What you give back from the listing below should be an exact copy of the lines from the one with "shopping_cart" down to the one with "Schmerzsyndrom) gesehen und", and it should contain no pictures.

:: INFORMATION GIVEN ::

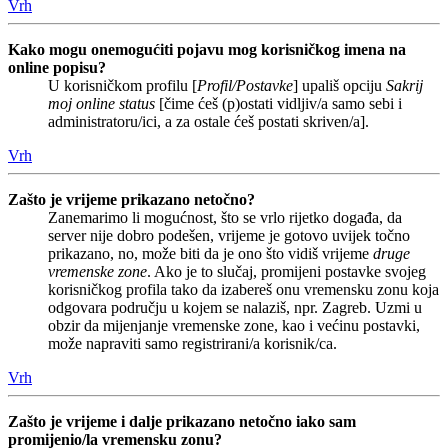
Vrh
Kako mogu onemogućiti pojavu mog korisničkog imena na
online popisu?
U korisničkom profilu [
Profil/Postavke
] upališ opciju
Sakrij
moj online status
[čime ćeš (p)ostati vidljiv/a samo sebi i
administratoru/ici, a za ostale ćeš postati skriven/a].
Vrh
Zašto je vrijeme prikazano netočno?
Zanemarimo li mogućnost, što se vrlo rijetko događa, da
server nije dobro podešen, vrijeme je gotovo uvijek točno
prikazano, no, može biti da je ono što vidiš vrijeme
druge
vremenske zone
. Ako je to slučaj, promijeni postavke svojeg
korisničkog profila tako da izabereš onu vremensku zonu koja
odgovara području u kojem se nalaziš, npr. Zagreb. Uzmi u
obzir da mijenjanje vremenske zone, kao i većinu postavki,
može napraviti samo registrirani/a korisnik/ca.
Vrh
Zašto je vrijeme i dalje prikazano netočno iako sam
promijenio/la vremensku zonu?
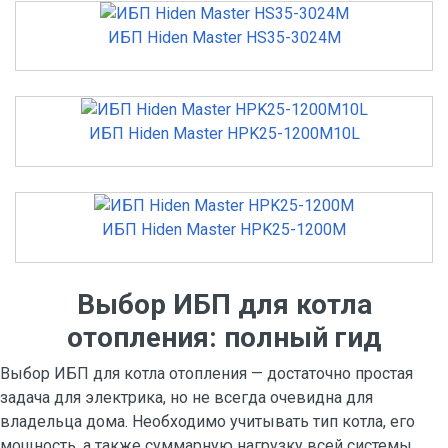
ИБП Hiden Master HS35-3024M
ИБП Hiden Master HPK25-1200M10L
ИБП Hiden Master HPK25-1200M
Выбор ИБП для котла
отопления: полный гид
Выбор ИБП для котла отопления — достаточно простая
задача для электрика, но не всегда очевидна для
владельца дома. Необходимо учитывать тип котла, его
мощность, а также суммарную нагрузку всей системы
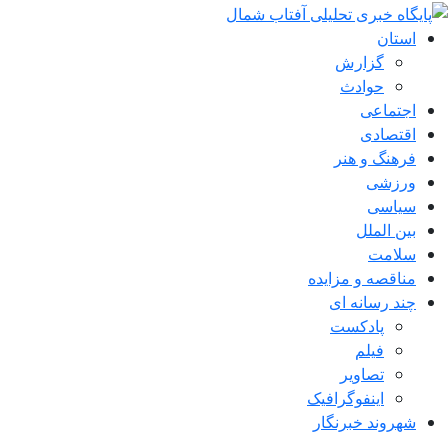
استان
گزارش
حوادث
اجتماعی
اقتصادی
فرهنگ و هنر
ورزشی
سیاسی
بین الملل
سلامت
مناقصه و مزایده
چند رسانه ای
پادکست
فیلم
تصاویر
اینفوگرافیک
شهروند خبرنگار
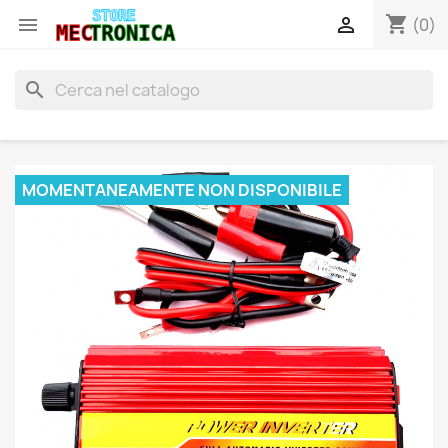
shopping_cart


(0)
search
MOMENTANEAMENTE NON DISPONIBILE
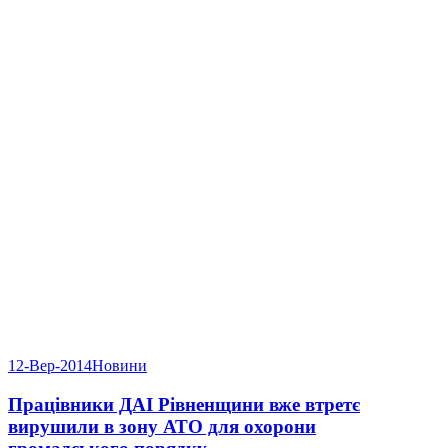
12-Вер-2014
Новини
Працівники ДАІ Рівненщини вже втретє
вирушили в зону АТО для охорони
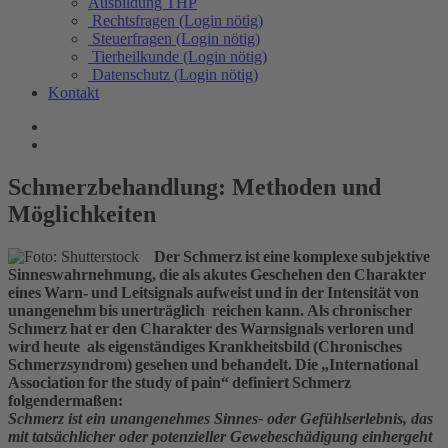
Ausbildung THP
Rechtsfragen (Login nötig)
Steuerfragen (Login nötig)
Tierheilkunde (Login nötig)
Datenschutz (Login nötig)
Kontakt
Schmerzbehandlung: Methoden und
Möglichkeiten
Der Schmerz ist eine komplexe subjektive
Sinneswahrnehmung, die als akutes Geschehen den Charakter
eines Warn- und Leitsignals aufweist und in der Intensität von
unangenehm bis unerträglich reichen kann. Als chronischer
Schmerz hat er den Charakter des Warnsignals verloren und
wird heute als eigenständiges Krankheitsbild (Chronisches
Schmerzsyndrom) gesehen und behandelt. Die „International
Association for the study of pain“ definiert Schmerz
folgendermaßen:
Schmerz ist ein unangenehmes Sinnes- oder Gefühlserlebnis, das
mit tatsächlicher oder potenzieller Gewebeschädigung einhergeht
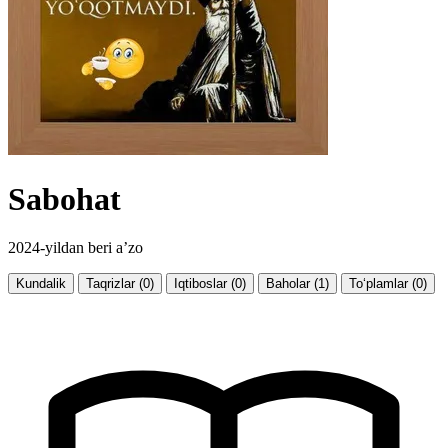
Sabohat
2024-yildan beri a’zo
Kundalik
Taqrizlar (0)
Iqtiboslar (0)
Baholar (1)
To‘plamlar (0)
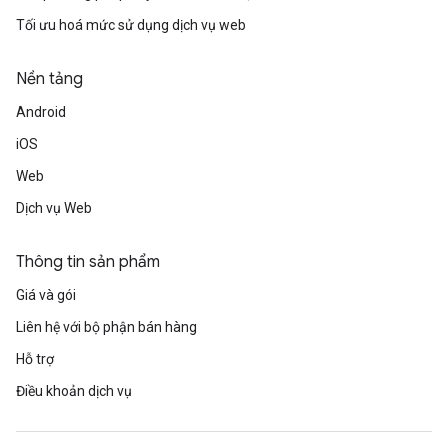
Tối ưu hoá mức sử dụng dịch vụ web
Nền tảng
Android
iOS
Web
Dịch vụ Web
Thông tin sản phẩm
Giá và gói
Liên hệ với bộ phận bán hàng
Hỗ trợ
Điều khoản dịch vụ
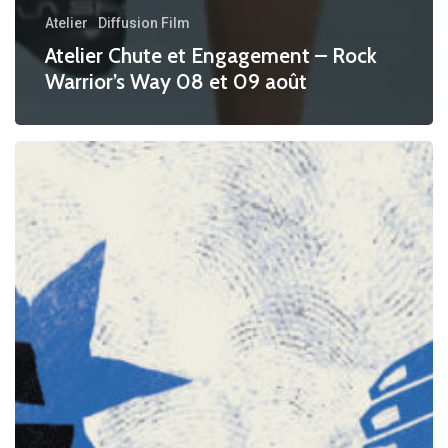
Atelier
Diffusion Film
Atelier Chute et Engagement – Rock
Warrior’s Way 08 et 09 août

:::

(WRITTEN REPLY):
shopping_cart


(0)
search
MOMENTANEAMENTE NON DISPONIBILE
12-Вер-2014
Новини
Працівники ДАІ Рівненщини вже втретє
вирушили в зону АТО для охорони
Ausbildung THP
Rechtsfragen (Login nötig)
Steuerfragen (Login nötig)
Tierheilkunde (Login nötig)
Datenschutz (Login nötig)
Kontakt
Schmerzbehandlung: Methoden und
Möglichkeiten
Der Schmerz ist eine komplexe subjektive
Sinneswahrnehmung, die als akutes Geschehen den Charakter
eines Warn- und Leitsignals aufweist und in der Intensität von
unangenehm bis unerträglich reichen kann. Als chronischer
Schmerz hat er den Charakter des Warnsignals verloren und
wird heute als eigenständiges Krankheitsbild (Chronisches
Schmerzsyndrom) gesehen und behandelt. Die „International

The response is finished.